Segment Start: Provided material

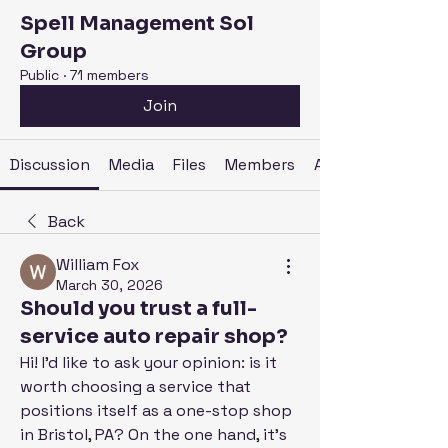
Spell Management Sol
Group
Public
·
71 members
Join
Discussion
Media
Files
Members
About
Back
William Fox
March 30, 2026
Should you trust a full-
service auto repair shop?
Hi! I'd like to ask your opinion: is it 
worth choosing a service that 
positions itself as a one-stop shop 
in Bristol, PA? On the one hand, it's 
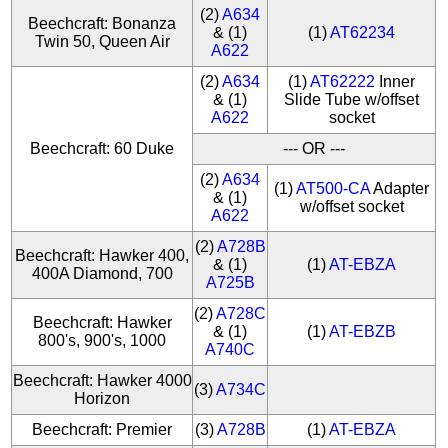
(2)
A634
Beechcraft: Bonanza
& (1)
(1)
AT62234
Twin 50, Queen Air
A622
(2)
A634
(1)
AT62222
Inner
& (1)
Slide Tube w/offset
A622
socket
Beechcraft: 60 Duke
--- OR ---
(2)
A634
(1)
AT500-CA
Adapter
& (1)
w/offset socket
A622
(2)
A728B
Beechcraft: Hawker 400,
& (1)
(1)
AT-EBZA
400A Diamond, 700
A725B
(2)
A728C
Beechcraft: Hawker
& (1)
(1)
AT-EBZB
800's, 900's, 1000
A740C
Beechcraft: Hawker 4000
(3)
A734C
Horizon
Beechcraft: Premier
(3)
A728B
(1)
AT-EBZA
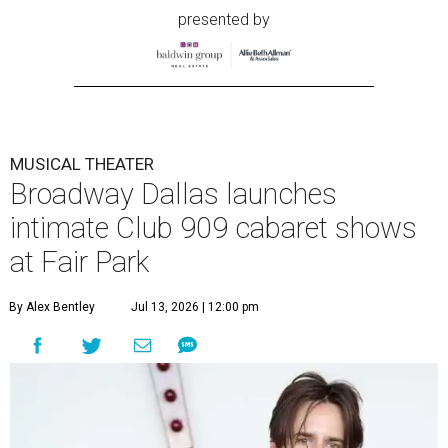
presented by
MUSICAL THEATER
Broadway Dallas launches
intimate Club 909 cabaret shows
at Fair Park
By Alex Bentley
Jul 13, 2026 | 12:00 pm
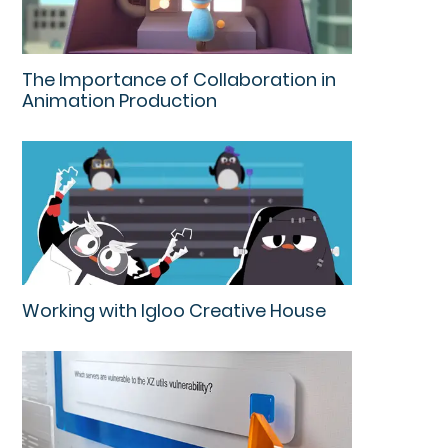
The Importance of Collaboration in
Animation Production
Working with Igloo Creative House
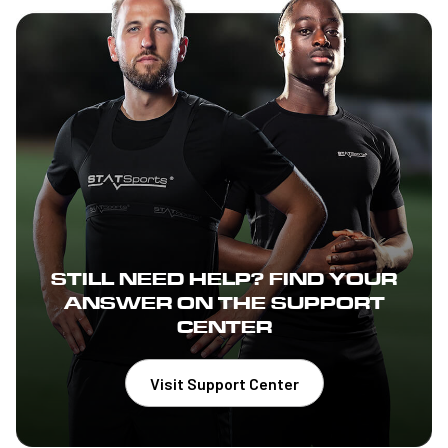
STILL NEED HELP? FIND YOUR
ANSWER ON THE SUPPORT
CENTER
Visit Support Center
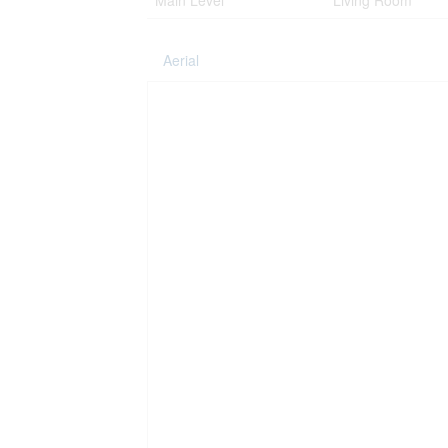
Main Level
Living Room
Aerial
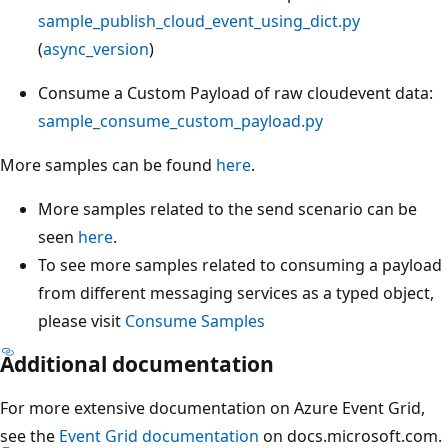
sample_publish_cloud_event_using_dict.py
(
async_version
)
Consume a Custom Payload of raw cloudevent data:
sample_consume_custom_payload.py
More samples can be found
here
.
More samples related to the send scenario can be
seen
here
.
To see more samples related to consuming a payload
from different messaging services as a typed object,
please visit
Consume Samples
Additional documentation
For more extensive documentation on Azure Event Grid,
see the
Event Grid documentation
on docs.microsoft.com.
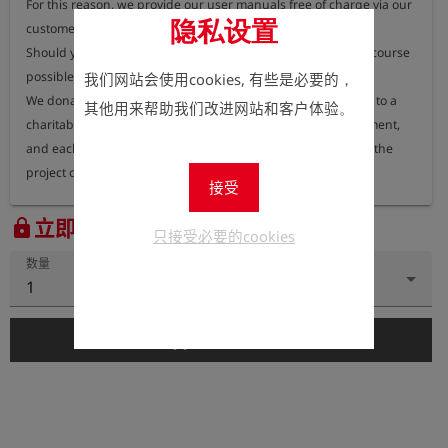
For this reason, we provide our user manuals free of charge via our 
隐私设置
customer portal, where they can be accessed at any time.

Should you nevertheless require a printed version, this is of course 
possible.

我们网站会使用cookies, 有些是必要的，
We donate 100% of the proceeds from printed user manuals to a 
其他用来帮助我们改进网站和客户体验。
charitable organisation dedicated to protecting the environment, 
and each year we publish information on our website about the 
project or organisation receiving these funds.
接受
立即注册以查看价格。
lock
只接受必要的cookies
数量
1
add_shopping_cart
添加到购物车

Segment End: Provided material
Segment Start: Provided material

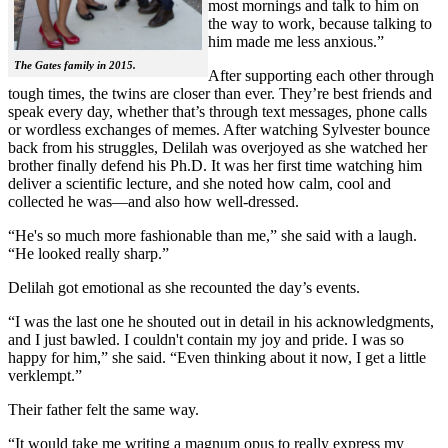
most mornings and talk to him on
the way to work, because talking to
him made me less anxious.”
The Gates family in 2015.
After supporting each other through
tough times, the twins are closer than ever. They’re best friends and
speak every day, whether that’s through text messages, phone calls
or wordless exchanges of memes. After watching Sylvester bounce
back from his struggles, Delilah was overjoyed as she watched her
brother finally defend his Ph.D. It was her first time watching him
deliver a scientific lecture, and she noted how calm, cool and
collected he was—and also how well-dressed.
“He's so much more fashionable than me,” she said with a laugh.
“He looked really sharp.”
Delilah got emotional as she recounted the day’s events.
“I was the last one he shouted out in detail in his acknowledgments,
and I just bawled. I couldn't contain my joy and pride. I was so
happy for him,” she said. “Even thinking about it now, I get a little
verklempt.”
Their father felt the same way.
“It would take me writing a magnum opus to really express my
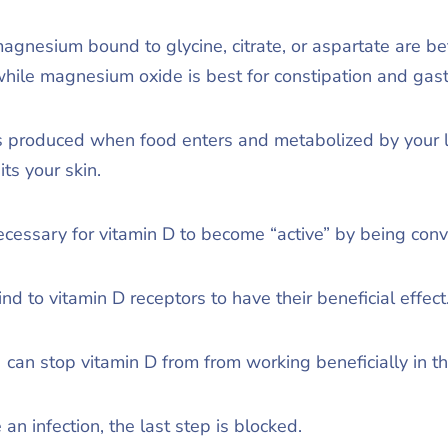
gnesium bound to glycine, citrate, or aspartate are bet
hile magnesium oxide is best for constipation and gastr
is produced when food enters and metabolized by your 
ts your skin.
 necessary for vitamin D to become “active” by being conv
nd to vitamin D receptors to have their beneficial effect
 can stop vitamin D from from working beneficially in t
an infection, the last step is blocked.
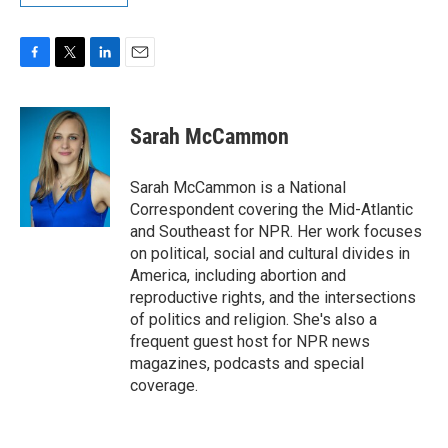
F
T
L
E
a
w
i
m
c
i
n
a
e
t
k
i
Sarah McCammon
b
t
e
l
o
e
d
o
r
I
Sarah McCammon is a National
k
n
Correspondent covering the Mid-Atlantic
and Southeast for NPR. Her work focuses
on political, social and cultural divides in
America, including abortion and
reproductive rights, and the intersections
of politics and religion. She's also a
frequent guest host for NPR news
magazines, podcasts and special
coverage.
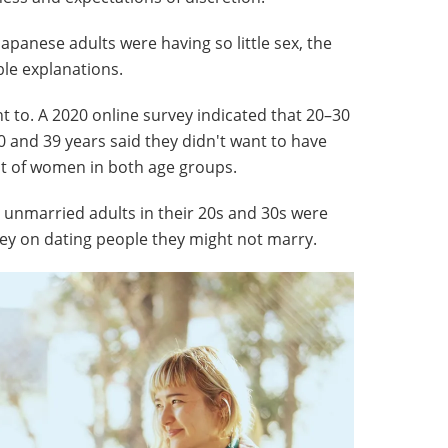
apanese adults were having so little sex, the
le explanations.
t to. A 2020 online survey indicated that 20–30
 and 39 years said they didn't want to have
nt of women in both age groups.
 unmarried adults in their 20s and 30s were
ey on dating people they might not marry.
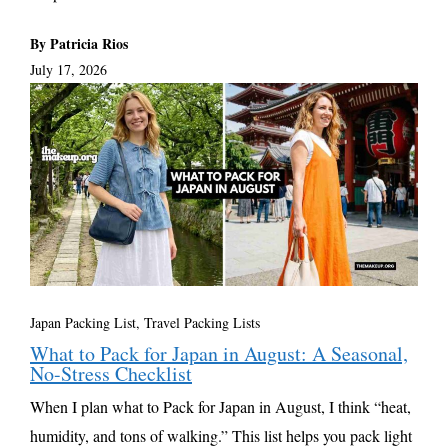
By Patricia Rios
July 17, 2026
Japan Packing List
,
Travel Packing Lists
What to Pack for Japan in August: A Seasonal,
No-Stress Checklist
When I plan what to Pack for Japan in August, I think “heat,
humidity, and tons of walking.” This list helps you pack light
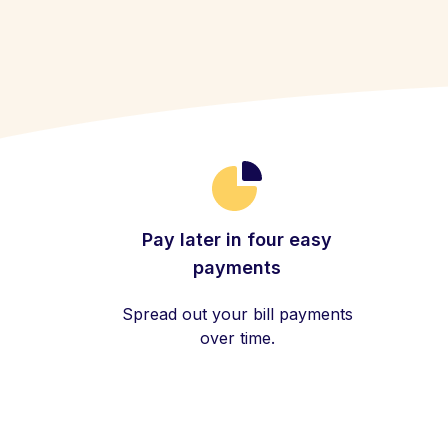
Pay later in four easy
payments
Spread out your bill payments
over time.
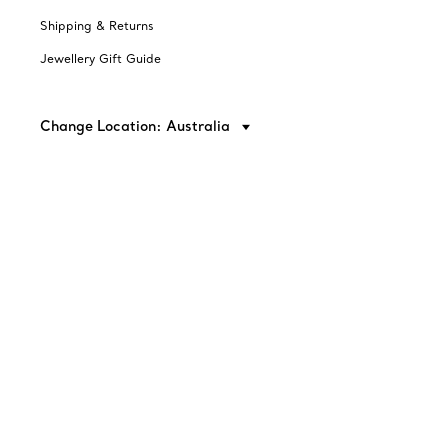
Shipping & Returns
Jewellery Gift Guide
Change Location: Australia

Segment End: Provided material
Segment Start: Provided material

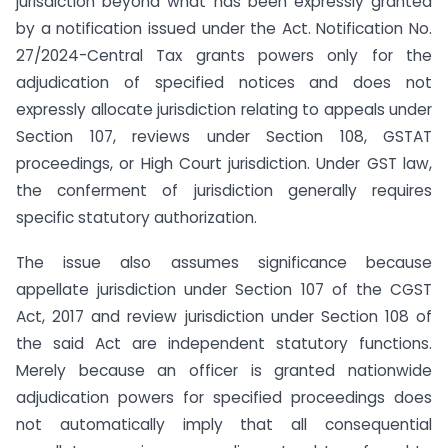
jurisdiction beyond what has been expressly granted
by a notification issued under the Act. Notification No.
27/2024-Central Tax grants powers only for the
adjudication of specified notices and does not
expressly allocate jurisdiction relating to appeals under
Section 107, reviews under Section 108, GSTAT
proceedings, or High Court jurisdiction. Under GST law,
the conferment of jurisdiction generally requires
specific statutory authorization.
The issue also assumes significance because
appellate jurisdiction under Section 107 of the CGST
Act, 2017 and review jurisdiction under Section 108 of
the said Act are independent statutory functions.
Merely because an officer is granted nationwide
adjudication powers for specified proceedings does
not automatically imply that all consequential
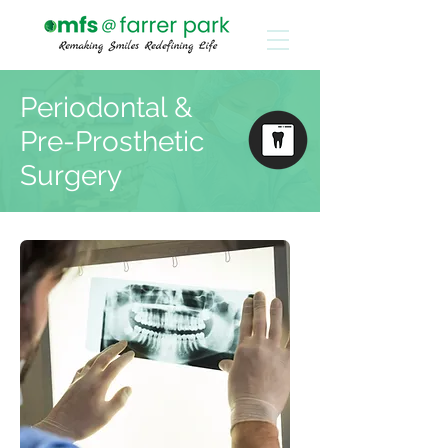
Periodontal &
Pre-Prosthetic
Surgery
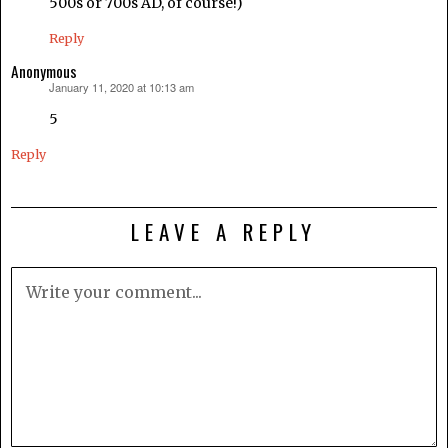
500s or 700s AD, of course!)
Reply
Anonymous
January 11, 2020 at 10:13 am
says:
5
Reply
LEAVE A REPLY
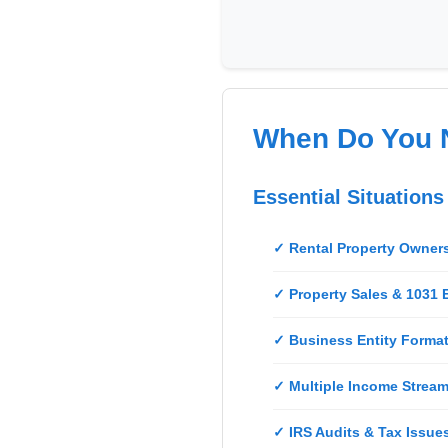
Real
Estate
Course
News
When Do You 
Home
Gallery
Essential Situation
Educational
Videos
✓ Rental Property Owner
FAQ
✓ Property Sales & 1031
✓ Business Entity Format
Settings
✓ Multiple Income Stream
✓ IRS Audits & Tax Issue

Segment End: Provided material

> **Work to be completed**: Copy each line of the listing that contains "vitamin".

> **Exercise solution**:
 necessary for vitamin D to become “active” by being conv
nd to vitamin D receptors to have their beneficial effect
 can stop vitamin D from from working beneficially in t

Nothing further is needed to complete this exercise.